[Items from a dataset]
------------

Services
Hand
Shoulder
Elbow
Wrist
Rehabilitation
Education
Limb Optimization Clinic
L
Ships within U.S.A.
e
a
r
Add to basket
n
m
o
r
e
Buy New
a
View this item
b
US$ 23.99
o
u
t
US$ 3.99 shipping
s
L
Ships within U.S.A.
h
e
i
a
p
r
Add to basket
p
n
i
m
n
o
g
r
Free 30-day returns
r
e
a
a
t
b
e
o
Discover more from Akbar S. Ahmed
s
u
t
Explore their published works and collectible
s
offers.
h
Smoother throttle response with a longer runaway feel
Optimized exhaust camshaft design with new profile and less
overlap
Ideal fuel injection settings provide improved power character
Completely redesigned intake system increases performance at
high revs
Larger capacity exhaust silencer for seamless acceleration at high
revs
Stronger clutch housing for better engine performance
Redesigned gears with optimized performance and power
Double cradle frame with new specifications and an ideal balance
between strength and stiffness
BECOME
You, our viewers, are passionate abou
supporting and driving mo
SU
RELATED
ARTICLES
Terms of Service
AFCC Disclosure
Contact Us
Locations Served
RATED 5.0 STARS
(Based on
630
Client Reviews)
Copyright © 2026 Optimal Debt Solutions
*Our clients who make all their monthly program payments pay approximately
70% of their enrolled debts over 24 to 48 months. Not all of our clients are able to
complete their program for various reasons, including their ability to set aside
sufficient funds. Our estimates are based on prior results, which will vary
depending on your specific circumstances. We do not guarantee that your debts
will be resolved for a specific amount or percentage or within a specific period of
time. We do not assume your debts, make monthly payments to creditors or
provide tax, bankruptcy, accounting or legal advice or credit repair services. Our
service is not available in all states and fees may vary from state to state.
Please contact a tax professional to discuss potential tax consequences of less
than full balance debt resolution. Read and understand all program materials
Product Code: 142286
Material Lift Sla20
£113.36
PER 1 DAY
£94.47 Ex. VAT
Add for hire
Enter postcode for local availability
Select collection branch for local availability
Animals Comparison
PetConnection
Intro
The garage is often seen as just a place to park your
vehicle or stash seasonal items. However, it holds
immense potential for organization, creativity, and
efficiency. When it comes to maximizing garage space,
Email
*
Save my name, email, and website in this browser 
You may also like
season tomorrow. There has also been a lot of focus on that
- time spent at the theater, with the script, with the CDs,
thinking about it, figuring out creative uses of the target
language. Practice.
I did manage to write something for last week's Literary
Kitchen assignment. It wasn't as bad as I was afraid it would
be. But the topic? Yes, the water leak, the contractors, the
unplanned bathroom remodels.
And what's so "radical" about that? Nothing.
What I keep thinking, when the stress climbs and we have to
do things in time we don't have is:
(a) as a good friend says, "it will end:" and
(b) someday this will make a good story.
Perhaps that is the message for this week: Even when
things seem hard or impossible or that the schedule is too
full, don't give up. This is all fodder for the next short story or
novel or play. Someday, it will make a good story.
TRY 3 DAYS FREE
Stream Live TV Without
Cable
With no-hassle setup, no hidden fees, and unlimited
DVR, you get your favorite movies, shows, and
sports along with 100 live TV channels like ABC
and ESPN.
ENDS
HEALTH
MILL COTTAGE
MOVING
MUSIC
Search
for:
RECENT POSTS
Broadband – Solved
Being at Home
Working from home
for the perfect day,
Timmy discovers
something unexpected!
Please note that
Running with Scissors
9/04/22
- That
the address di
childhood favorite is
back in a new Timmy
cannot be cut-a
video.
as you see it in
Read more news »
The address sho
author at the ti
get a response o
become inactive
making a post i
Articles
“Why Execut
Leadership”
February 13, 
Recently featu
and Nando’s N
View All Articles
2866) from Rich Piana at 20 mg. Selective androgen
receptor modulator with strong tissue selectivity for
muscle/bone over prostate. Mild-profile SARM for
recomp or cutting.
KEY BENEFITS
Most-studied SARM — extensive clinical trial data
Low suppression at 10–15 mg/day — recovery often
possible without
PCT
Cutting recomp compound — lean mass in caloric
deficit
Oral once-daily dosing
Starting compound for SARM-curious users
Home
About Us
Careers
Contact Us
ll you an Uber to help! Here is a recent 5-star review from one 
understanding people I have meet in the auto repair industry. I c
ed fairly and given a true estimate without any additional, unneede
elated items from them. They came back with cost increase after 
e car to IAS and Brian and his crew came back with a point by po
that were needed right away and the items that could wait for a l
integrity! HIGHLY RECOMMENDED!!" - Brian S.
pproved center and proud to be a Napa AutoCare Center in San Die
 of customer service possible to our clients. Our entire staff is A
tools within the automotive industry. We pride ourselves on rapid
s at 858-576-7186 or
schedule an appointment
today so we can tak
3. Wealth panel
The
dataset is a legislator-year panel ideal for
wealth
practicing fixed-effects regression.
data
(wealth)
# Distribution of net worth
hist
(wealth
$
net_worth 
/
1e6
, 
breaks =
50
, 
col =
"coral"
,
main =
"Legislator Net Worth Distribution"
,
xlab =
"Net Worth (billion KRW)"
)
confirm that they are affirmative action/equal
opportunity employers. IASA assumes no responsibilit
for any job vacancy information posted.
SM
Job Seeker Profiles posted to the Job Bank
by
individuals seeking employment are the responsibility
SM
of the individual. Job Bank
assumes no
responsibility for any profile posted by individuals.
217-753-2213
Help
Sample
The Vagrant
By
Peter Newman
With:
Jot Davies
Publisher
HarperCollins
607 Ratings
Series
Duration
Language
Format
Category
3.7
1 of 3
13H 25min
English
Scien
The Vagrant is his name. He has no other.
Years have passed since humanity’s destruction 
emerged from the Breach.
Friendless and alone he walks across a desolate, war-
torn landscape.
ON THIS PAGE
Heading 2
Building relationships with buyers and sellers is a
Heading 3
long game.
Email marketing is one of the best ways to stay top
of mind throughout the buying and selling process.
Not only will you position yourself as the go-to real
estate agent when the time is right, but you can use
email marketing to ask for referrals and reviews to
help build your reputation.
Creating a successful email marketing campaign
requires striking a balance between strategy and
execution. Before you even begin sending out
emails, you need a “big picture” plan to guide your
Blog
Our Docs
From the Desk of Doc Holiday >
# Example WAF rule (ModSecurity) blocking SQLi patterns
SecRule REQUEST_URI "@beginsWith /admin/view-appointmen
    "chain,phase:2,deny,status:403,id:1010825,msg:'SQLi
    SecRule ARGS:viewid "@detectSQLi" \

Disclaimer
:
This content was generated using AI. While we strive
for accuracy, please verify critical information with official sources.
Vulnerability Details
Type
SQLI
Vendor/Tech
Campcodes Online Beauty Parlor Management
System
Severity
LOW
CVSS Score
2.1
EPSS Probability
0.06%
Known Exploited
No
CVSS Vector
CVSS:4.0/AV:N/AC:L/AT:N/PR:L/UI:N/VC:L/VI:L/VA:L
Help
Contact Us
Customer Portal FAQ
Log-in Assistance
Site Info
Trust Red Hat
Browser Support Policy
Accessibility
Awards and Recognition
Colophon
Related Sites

------------

Exercise brief — The reply must present every entry, transcribed with its exact wording.

Response below —
Services
Hand
Shoulder
Elbow
Wrist
Rehabilitation
Education
Limb Optimization Clinic
L
Ships within U.S.A.
e
a
r
Add to basket
n
m
o
r
e
Buy New
a
View this item
b
US$ 23.99
o
u
t
US$ 3.99 shipping
s
L
Ships within U.S.A.
h
e
i
a
p
r
Add to basket
p
n
i
m
n
o
g
r
Free 30-day returns
r
e
a
a
t
b
e
o
Discover more from Akbar S. Ahmed
s
u
t
Explore their published works and collectible
s
offers.
h
Smoother throttle response with a longer runaway feel
Optimized exhaust camshaft design with new profile and less
overlap
Ideal fuel injection settings provide improved power character
Completely redesigned intake system increases performance at
high revs
Larger capacity exhaust silencer for seamless acceleration at high
revs
Stronger clutch housing for better engine performance
Redesigned gears with optimized performance and power
Double cradle frame with new specifications and an ideal balance
between strength and stiffness
BECOME
You, our viewers, are passionate abou
supporting and driving mo
SU
RELATED
ARTICLES
Terms of Service
AFCC Disclosure
Contact Us
Locations Served
RATED 5.0 STARS
(Based on
630
Client Reviews)
Copyright © 2026 Optimal Debt Solutions
*Our clients who make all their monthly program payments pay approximately
70% of their enrolled debts over 24 to 48 months. Not all of our clients are able to
complete their program for various reasons, including their ability to set aside
sufficient funds. Our estimates are based on prior results, which will vary
depending on your specific circumstances. We do not guarantee that your debts
will be resolved for a specific amount or percentage or within a specific period of
time. We do not assume your debts, make monthly payments to creditors or
provide tax, bankruptcy, accounting or legal advice or credit repair services. Our
service is not available in all states and fees may vary from state to state.
Please contact a tax professional to discuss potential tax consequences of less
than full balance debt resolution. Read and understand all program materials
Product Code: 142286
Material Lift Sla20
£113.36
PER 1 DAY
£94.47 Ex. VAT
Add for hire
Enter postcode for local availability
Select collection branch for local availability
Animals Comparison
PetConnection
Intro
The garage is often seen as just a place to park your
vehicle or stash seasonal items. However, it holds
immense potential for organization, creativity, and
efficiency. When it comes to maximizing garage space,
Email
*
Save my name, email, and website in this browser 
You may also like
season tomorrow. There has also been a lot of focus on that
- time spent at the theater, with the script, with the CDs,
thinking about it, figuring out creative uses of the target
language. Practice.
I did manage to write something for last week's Literary
Kitchen assignment. It wasn't as bad as I was afraid it would
be. But the topic? Yes, the water leak, the contractors, the
unplanned bathroom remodels.
And what's so "radical" about that? Nothing.
What I keep thinking, when the stress climbs and we have to
do things in time we don't have is:
(a) as a good friend says, "it will end:" and
(b) someday this will make a good story.
Perhaps that is the message for this week: Even when
things seem hard or impossible or that the schedule is too
full, don't give up. This is all fodder for the next short story or
novel or play. Someday, it will make a good story.
TRY 3 DAYS FREE
Stream Live TV Without
Cable
With no-hassle setup, no hidden fees, and unlimited
DVR, you get your favorite movies, shows, and
sports along with 100 live TV channels like ABC
and ESPN.
ENDS
HEALTH
MILL COTTAGE
MOVING
MUSIC
Search
for:
RECENT POSTS
Broadband – Solved
Being at Home
Working from home
for the perfect day,
Timmy discovers
something unexpected!
Please note that
Running with Scissors
9/04/22
- That
the address di
childhood favorite is
back in a new Timmy
cannot be cut-a
video.
as you see it in
Read more news »
The address sho
author at the ti
get a response o
become inactive
making a post i
Articles
“Why Execut
Leadership”
February 13, 
Recently featu
and Nando’s N
View All Articles
2866) from Rich Piana at 20 mg. Selective androgen
receptor modulator with strong tissue selectivity for
muscle/bone over prostate. Mild-profile SARM for
recomp or cutting.
KEY BENEFITS
Most-studied SARM — extensive clinical trial data
Low suppression at 10–15 mg/day — recovery often
possible without
PCT
Cutting recomp compound — lean mass in caloric
deficit
Oral once-daily dosing
Starting compound for SARM-curious users
Home
About Us
Careers
Contact Us
ll you an Uber to help! Here is a recent 5-star review from one 
understanding people I have meet in the auto repair industry. I c
ed fairly and given a true estimate without any additional, unneede
elated items from them. They came back with cost increase after 
e car to IAS and Brian and his crew came back with a point by po
that were needed right away and the items that could wait for a l
integrity! HIGHLY RECOMMENDED!!" - Brian S.
pproved center and proud to be a Napa AutoCare Center in San Die
 of customer service possible to our clients. Our entire staff is A
tools within the automotive industry. We pride ourselves on rapid
s at 858-576-7186 or
schedule an appointment
today so we can tak
3. Wealth panel
The
dataset is a legislator-year panel ideal for
wealth
practicing fixed-effects regression.
data
(wealth)
# Distribution of net worth
hist
(wealth
$
net_worth 
/
1e6
, 
breaks =
50
, 
col =
"coral"
,
main =
"Legislator Net Worth Distribution"
,
xlab =
"Net Worth (billion KRW)"
)
confirm that they are affirmative action/equal
opportunity employers. IASA assumes no responsibilit
for any job vacancy information posted.
SM
Job Seeker Profiles posted to the Job Bank
by
individuals seeking employment are the responsibility
SM
of the individual. Job Bank
assumes no
responsibility for any profile posted by individuals.
217-753-2213
Help
Sample
The Vagrant
By
Peter Newman
With:
Jot Davies
Publisher
HarperCollins
607 Ratings
Series
Duration
Language
Format
Category
3.7
1 of 3
13H 25min
English
Scien
The Vagrant is his name. He has no other.
Years have passed since humanity’s destruction 
emerged from the Breach.
Friendless and alone he walks across a desolate, war-
torn landscape.
ON THIS PAGE
Heading 2
Building relationships with buyers and sellers is a
Heading 3
long game.
Email marketing is one of the best ways to stay top
of mind throughout the buying and selling process.
Not only will you position yourself as the go-to real
estate agent when the time is right, but you can use
email marketing to ask for referrals and reviews to
help build your reputation.
Creating a successful email marketing campaign
requires striking a balance between strategy and
execution. Before you even begin sending out
emails, you need a “big picture” plan to guide your
Blog
Our Docs
From the Desk of Doc Holiday >
# Example WAF rule (ModSecurity) blocking SQLi patterns
SecRule REQUEST_URI "@beginsWith /admin/view-appointmen
    "chain,phase:2,deny,status:403,id:1010825,msg:'SQLi
    SecRule ARGS:viewid "@detectSQLi" \

Disclaimer
:
This content was generated using AI. While we strive
for accuracy, please verify critical information with official sources.
Vulnerability Details
Type
SQLI
Vendor/Tech
Campcodes Online Beauty Parlor Management
System
Severity
LOW
CVSS Score
2.1
EPSS Probability
0.06%
Known Exploited
No
CVSS Vector
CVSS:4.0/AV:N/AC:L/AT:N/PR:L/UI:N/VC:L/VI:L/VA:L
Help
Contact Us
Customer Portal FAQ
Log-in Assistance
Site Info
Trust Red Hat
Browser Support Policy
Accessibility
Awards and Recognition
Colophon
Related Sites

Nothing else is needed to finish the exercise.